I have intimacy issues, but I didn’t even realize it until a few years ago. I believe that most people do, because the way our society raises children is deeply, fundamentally wrong. When children attempt to show their souls to adults, adults generally react in one of the following ways:
1. “You shouldn’t feel like that/say that.” (Rejection)
2. “Don’t be weak.” (Protection)
3. “You don’t feel like that, you’re fine.” (Denial)
(Sure, they’re all pretty much the same, but you get my drift).
So, we stop being intimate, and we live our lives at a very shallow and unfulfilling level of interaction.
“Hey, I’m fine! How are you, fine? Great! Yeah, yesterday I did xxx, tomorrow I’m doing xxx, and god, I hate it when xxx does xxx. I’m so busy/stressed/tired, you know, so much going on! Ok love you talk to you soon bye!”
That level is safe and easy. But it sucks and it’s numbing. The shell that protects us, paradoxically, also keeps out the things that make life worth living. Ie, seeing and sharing souls.
I recently received a daily Gaping Void email by Hugh MacLeod with the subject : Has your soul been seen lately? Synchronistically, the topic was intimacy. What followed was a beautiful way to end my piece:
“Intimacy isn’t strictly about romantic relationships, or even relations with family–sometimes it happens quickly, and often times in ways we hardly notice. I’m talking about that moment when someone allows the world to see what’s inside…what they are really about.
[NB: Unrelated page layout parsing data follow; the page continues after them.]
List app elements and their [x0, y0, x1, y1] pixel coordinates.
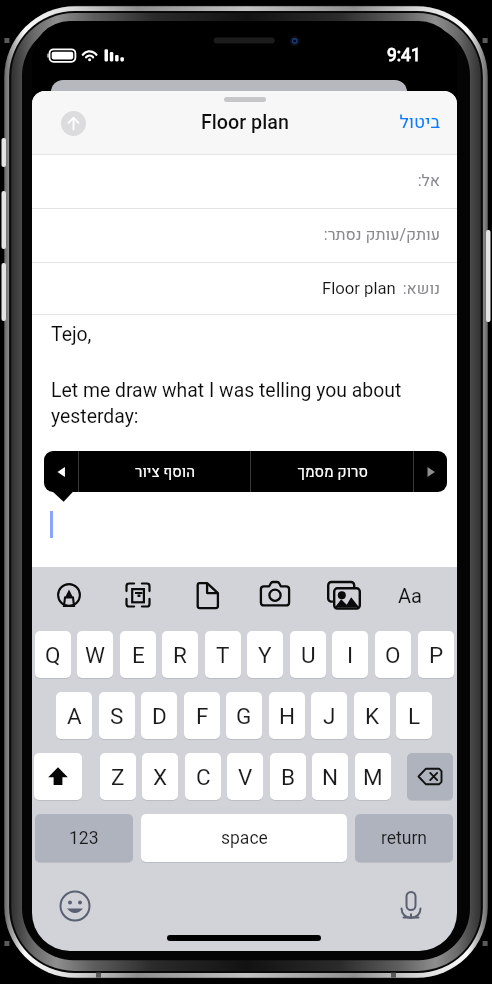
button[interactable]: B [270, 753, 306, 800]
button[interactable]: Next [414, 451, 447, 492]
staticText: Z [111, 764, 125, 790]
button[interactable]: J [311, 692, 347, 739]
staticText: סרוק מסמך [297, 461, 368, 483]
staticText: עותק/עותק נסתר: [323, 223, 440, 247]
staticText: Floor plan [322, 279, 396, 299]
button[interactable]: Photo library [320, 571, 368, 619]
button[interactable]: Shift [34, 753, 82, 800]
staticText: נושא: [402, 277, 440, 301]
staticText: M [363, 764, 383, 790]
staticText: C [196, 764, 211, 790]
button[interactable]: T [205, 631, 241, 678]
staticText: return [381, 828, 428, 849]
staticText: 123 [69, 828, 99, 849]
button[interactable]: O [375, 631, 411, 678]
button[interactable]: 123 [35, 814, 133, 862]
button[interactable]: Attach file [183, 571, 231, 619]
staticText: I [347, 642, 354, 668]
staticText: Let me draw what I was telling you about [51, 379, 402, 402]
button[interactable]: אל: [32, 154, 457, 208]
button[interactable]: E [120, 631, 156, 678]
staticText: U [301, 642, 316, 668]
staticText: space [221, 828, 268, 849]
button[interactable]: A [56, 692, 92, 739]
staticText: B [281, 764, 296, 790]
button[interactable]: Backspace [407, 753, 453, 800]
button[interactable]: D [141, 692, 177, 739]
staticText: A [67, 703, 82, 729]
button[interactable]: G [226, 692, 262, 739]
staticText: T [216, 642, 230, 668]
button[interactable]: space [141, 814, 347, 862]
staticText: Aa [398, 584, 422, 607]
staticText: J [323, 703, 336, 729]
staticText: P [429, 642, 444, 668]
staticText: W [85, 642, 105, 668]
button[interactable]: H [269, 692, 305, 739]
button[interactable]: U [290, 631, 326, 678]
button[interactable]: F [184, 692, 220, 739]
button[interactable]: עותק/עותק נסתר: [32, 208, 457, 262]
staticText: K [365, 703, 380, 729]
staticText: O [385, 642, 401, 668]
staticText: F [196, 703, 209, 729]
staticText: אל: [417, 169, 440, 193]
button[interactable]: Floor plan [32, 262, 457, 316]
button[interactable]: Dictation [391, 884, 431, 924]
staticText: 9:41 [387, 45, 421, 66]
button[interactable]: Take photo [251, 571, 299, 619]
button[interactable]: V [227, 753, 263, 800]
button[interactable]: C [185, 753, 221, 800]
button[interactable]: Scan document [114, 571, 162, 619]
button[interactable]: P [418, 631, 454, 678]
staticText: X [153, 764, 168, 790]
button[interactable]: R [162, 631, 198, 678]
button[interactable]: Aa [388, 577, 432, 613]
staticText: yesterday: [51, 405, 139, 428]
staticText: Y [258, 642, 272, 668]
staticText: ביטול [399, 109, 440, 135]
staticText: Q [45, 642, 61, 668]
button[interactable]: הוסף ציור [79, 451, 250, 492]
staticText: R [173, 642, 187, 668]
button[interactable]: Send [61, 111, 86, 136]
button[interactable]: Q [35, 631, 71, 678]
staticText: N [322, 764, 339, 790]
staticText: הוסף ציור [135, 461, 195, 483]
button[interactable]: L [396, 692, 432, 739]
button[interactable]: X [142, 753, 178, 800]
button[interactable]: Z [100, 753, 136, 800]
button[interactable]: Previous [44, 451, 78, 492]
button[interactable]: S [99, 692, 135, 739]
staticText: D [152, 703, 167, 729]
staticText: Tejo, [51, 323, 92, 346]
button[interactable]: I [332, 631, 368, 678]
button[interactable]: W [77, 631, 113, 678]
staticText: G [236, 703, 252, 729]
staticText: E [132, 642, 145, 668]
button[interactable]: ביטול [392, 104, 446, 140]
button[interactable]: N [312, 753, 348, 800]
staticText: Floor plan [201, 111, 289, 134]
staticText: S [110, 703, 124, 729]
staticText: H [279, 703, 296, 729]
staticText: L [408, 703, 421, 729]
button[interactable]: return [355, 814, 453, 862]
button[interactable]: Emoji [55, 886, 95, 926]
button[interactable]: K [354, 692, 390, 739]
button[interactable]: Y [247, 631, 283, 678]
staticText: V [238, 764, 253, 790]
button[interactable]: M [355, 753, 391, 800]
button[interactable]: Markup [45, 571, 93, 619]
button[interactable]: סרוק מסמך [251, 451, 413, 492]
It’s about seeing someone for who and what they are and that the glimpse was offered either voluntarily or without the person’s knowledge. This is an incredible moment where our existence suddenly makes sense and all comes together in a singular place. For those of you who have experienced this, it’s something that never gets lost in memory or time. It’s like a little mirror we take out every now and then to remember a time when something so complex became so inconceivably simple. It’s pretty incredible.”
For me, this is the essence of what intimacy is really all about. Dare to be vulnerable, dare to be seen.
Do you allow your soul to be seen? How can you express yourself a little more authentically today?
And do you really see other’s souls when they attempt to show them to you, without trying to fix/change/judge them, or are you afraid to look, afraid to feel their pain, afraid you won’t know what to do?
I think we could all do with a little more intimacy practice. It’s what makes life worth living.